The LED array is less violet, bluer, and slightly redder than the actinic/daylight combination. In a nutshell, the LED is bluer and ever so slightly redder – the spectral quality will make objects appear slightly bluer. In other words, if you like the look of the actinic/daylight combination (1:1 ratio), you’ll probably like the output of Blue Moon’s LED array. We can also estimate the amount of PUR produced by both lighting options. The results are shown in Table 3.
The combination of blue and white LEDs wins the PUR race by a nose (5.8%). We should remember that fluorescent lamps (as well as metal halide lamps) lose their ability to generate blue light in a relatively short amount of time, whereas the LEDs should retain this ability for a much longer period.
The only reservation I have about this product is the cooling system. Although it cools adequately, there are concerns of salt spray entering the luminaire, especially since the fans ate located on top and blow air across the internal electronics. The manufacturer informs me that the circuit board is encapsulated with a corrosion-resistant material thus minimizing the potential ill effects of humidity and salt spray. However, I would suggest some sort of foam pre-filter for the air – something I will certainly do on my unit even if it keeps only gross particles from entering the luminaire.
Since the luminaire is constructed of some sort of ferrous material, I would recommend either waxing it with a quality car wax or carefully spraying it with a clear acrylic coating.
Light distribution patterns indicate each 90-watt luminaire (when its 16″ length is parallel to the long axis of the aquarium) is capable of illuminating approximately 2 feet (61 cm) of aquarium length.

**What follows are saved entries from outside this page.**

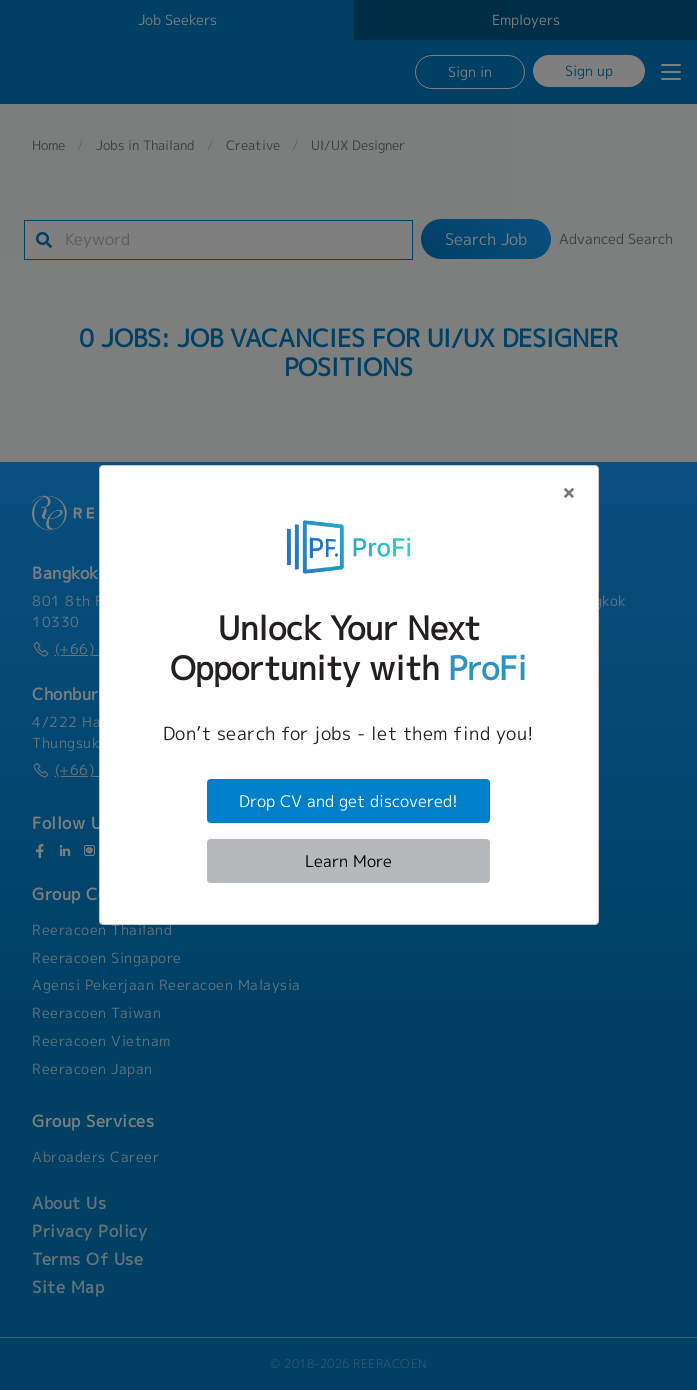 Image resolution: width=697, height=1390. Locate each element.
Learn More (348, 861)
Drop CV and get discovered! (348, 801) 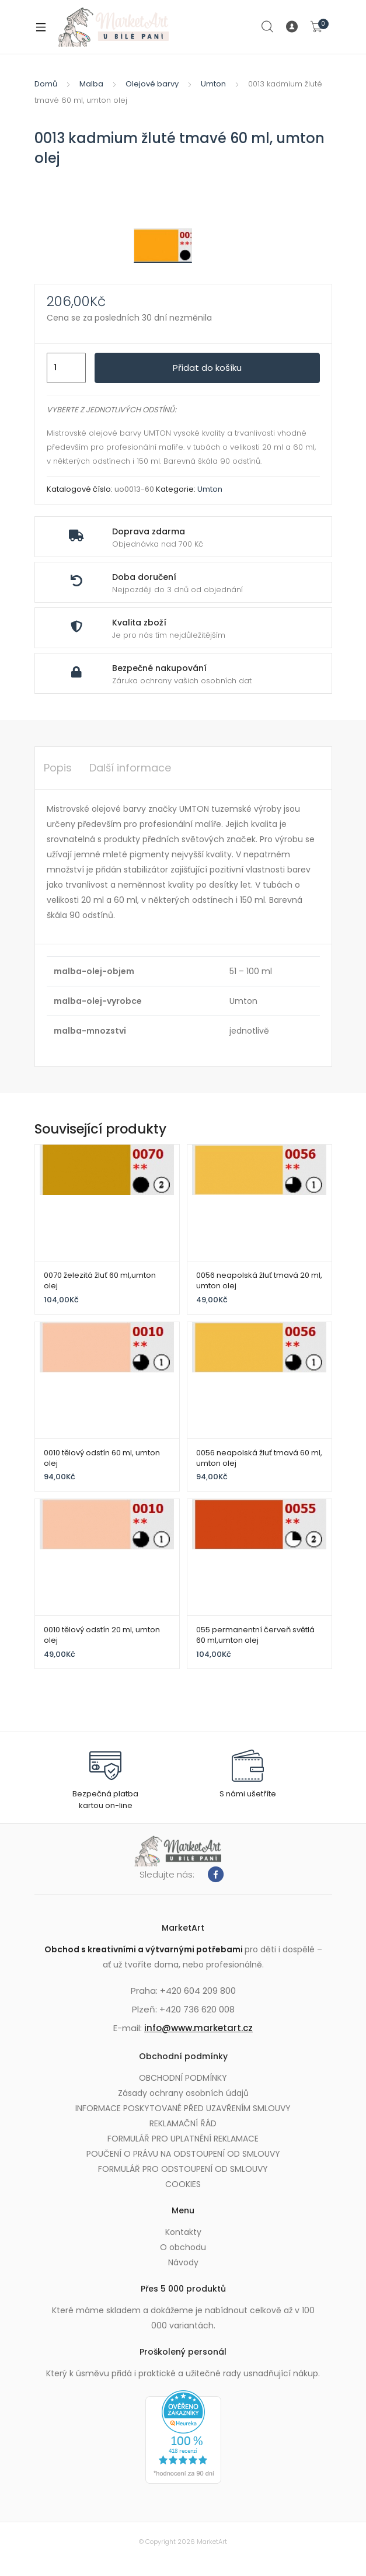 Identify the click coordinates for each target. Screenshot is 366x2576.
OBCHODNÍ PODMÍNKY (183, 2078)
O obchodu (183, 2247)
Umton (213, 83)
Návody (183, 2262)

Based on personal observations of corals’ minimum and maximum light requirements using a Pulse Amplitude Modulation (PAM) fluorometer, it appears that the Blue Moon Aquatic 90-watt LED unit is capable of meeting the maximum light requirements of the most demanding corals. We can also estimate that this fixture can supply the minimum amount of light to a depth of about 16-17 inches (41-43cm).

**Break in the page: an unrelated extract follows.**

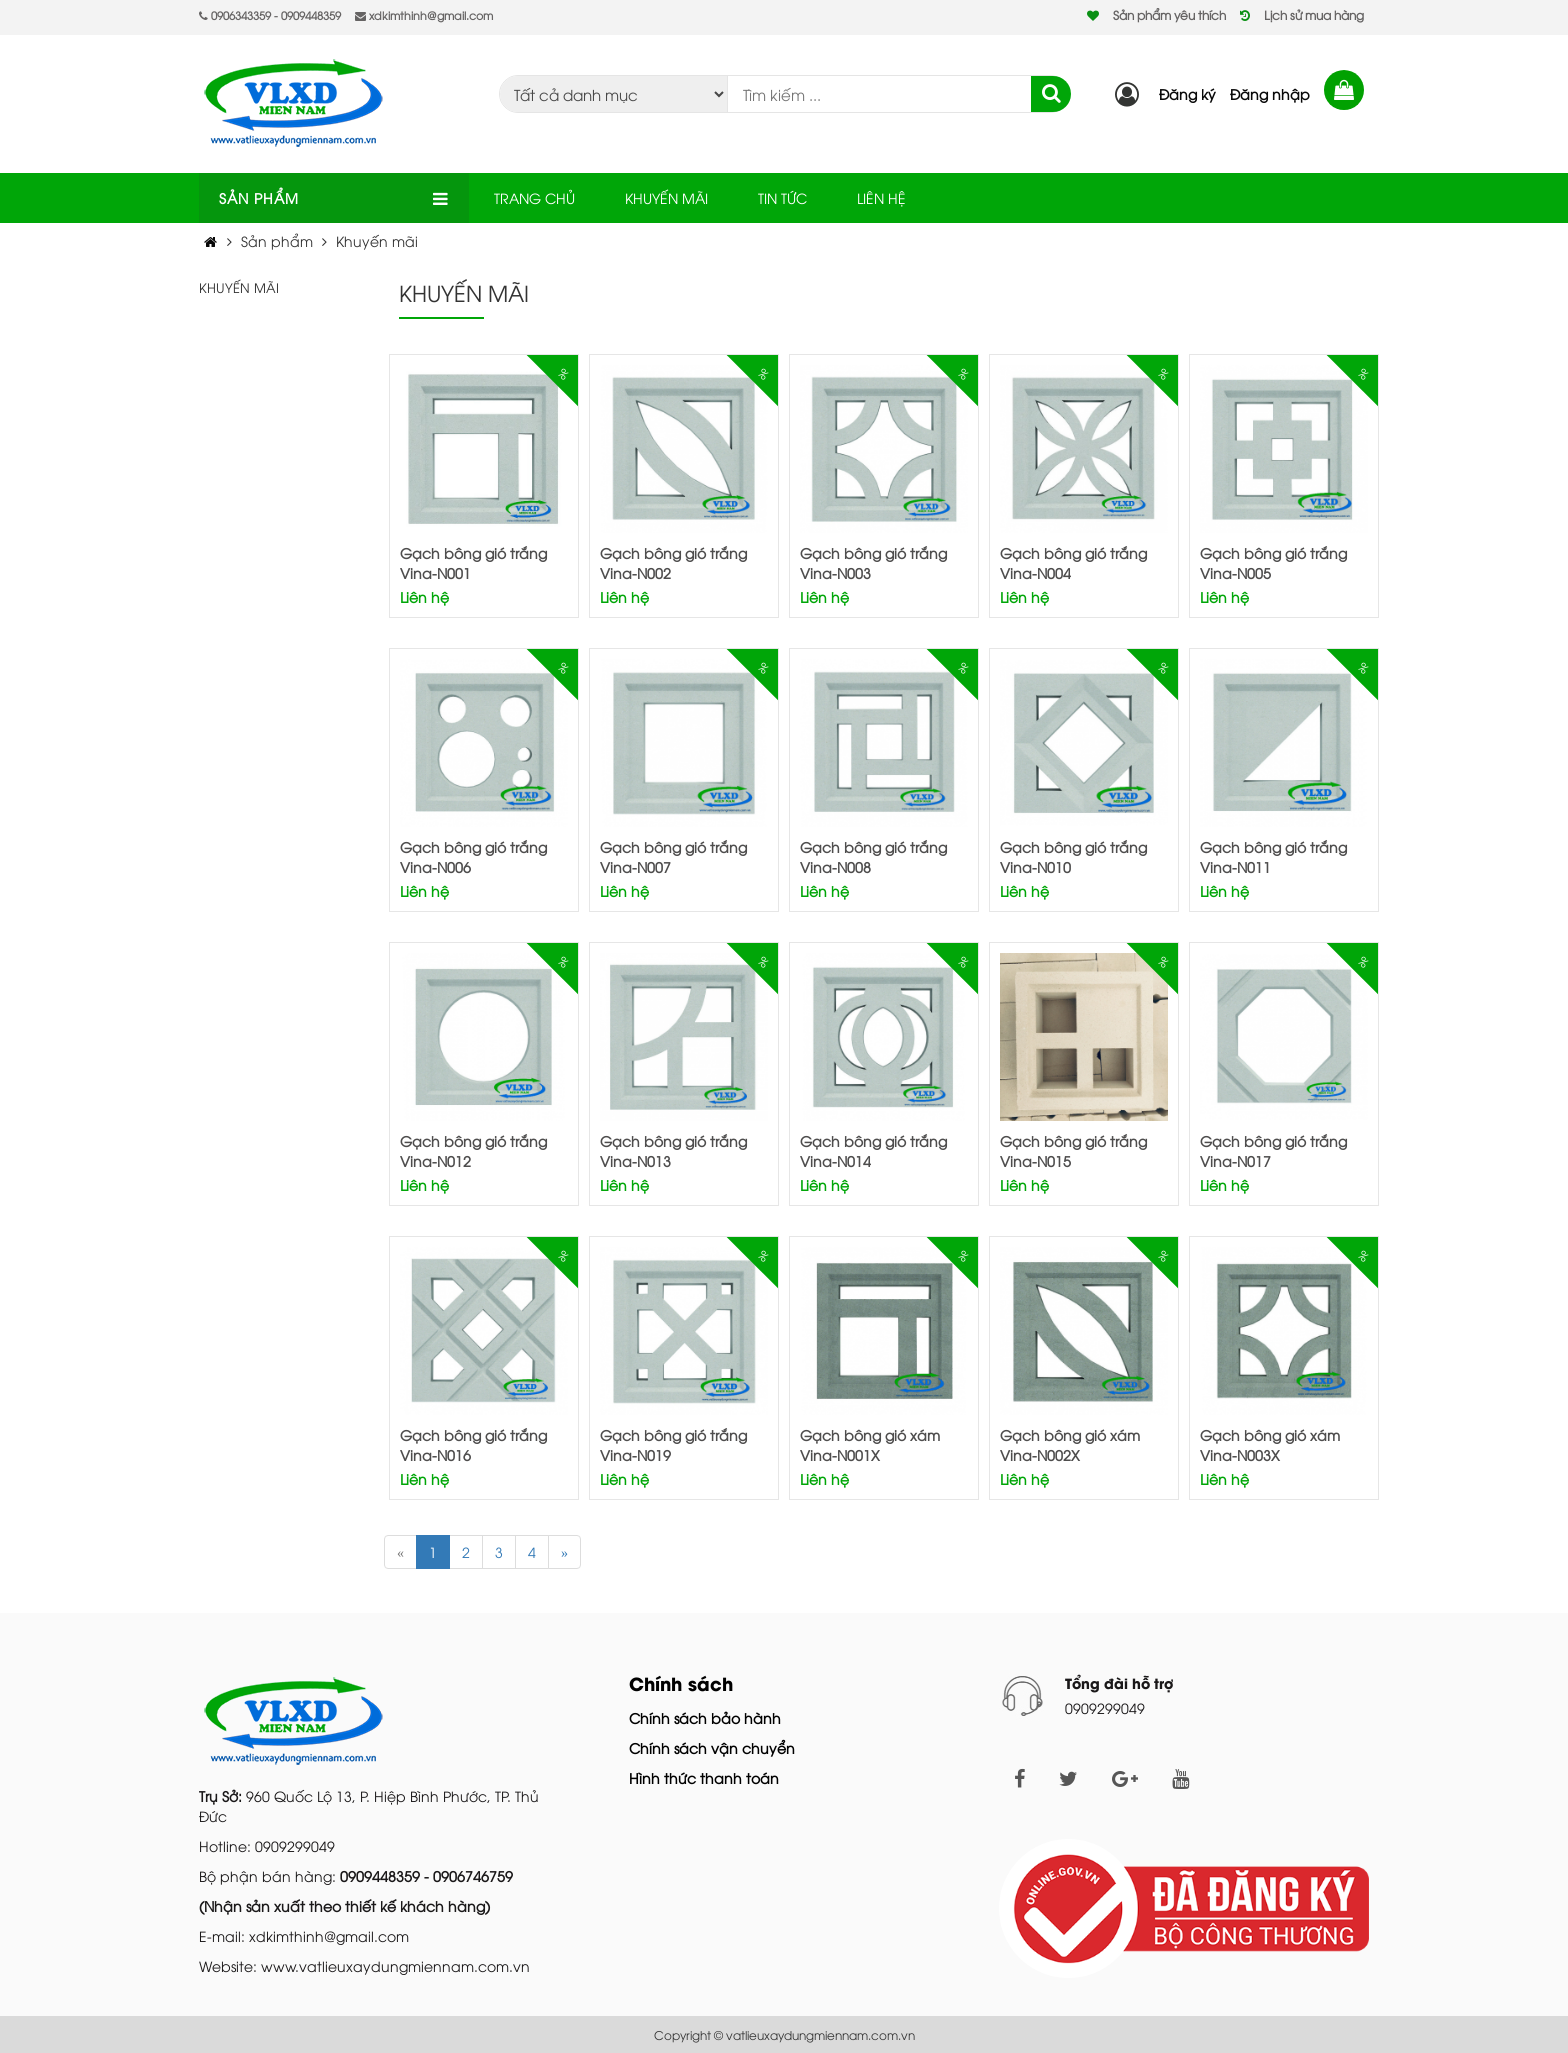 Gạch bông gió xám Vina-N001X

Photosynthetically Active Radiation (PAR) was measured with a LiCor Model 1400 data logger (Lincoln, Nebraska) equipped with a 2 cosine-corrected quantum sensor. The meter was calibrated appropriately for ‘air’ or ‘water’ measurements.
Lux measurements were made with a Gossen Multi-Pro lux meter.
Spectral qualities were determined with an Ocean Optics USB2000 spectrometer (Dunedin, Florida). Raw data were entered into an Excel program written and supplied by Dr. Charles Mazel (www.nightsea.com) to correct for measurement deficiencies inherent in all spectrometers. Spectral components and PUR were estimated mathematically using absorption spectra of Symbiodinium photopigments and smoothed and corrected lamp spectral data.
Visualization of lamp spectral quality was achieved through use of a hand-held spectroscope marketed by Harvard-Smithsonian Center for Astrophysics, Cambridge, Massachusetts.
Power usage was monitored by a Kill-A-Watt meter manufactured by P3, International.
Temperatures were measured by WatchDog Model 100 temperature data loggers and required software (Basic 8) made by Spectrum Technologies, Plainfield, Illinois.
Suggested Retail Price
Blue Moon Aquatic advertises a MSRP for its 90-watt LED hood at $549 USD (~€406.58 at the time of this writing). Some quick checks of online vendors found prices below the MSRP.
Blue Moon Aquatics
465 Penllyn Pike
Blue Bell, Pennsylvania, USA 19422
The 90-watt luminaire I received comes with a 1-year warranty. An extended warranty for an additional year is available for $99 USD.
This company also offers other products, including 300-watt and 600-watt luminaires as well as smaller pendant fixtures.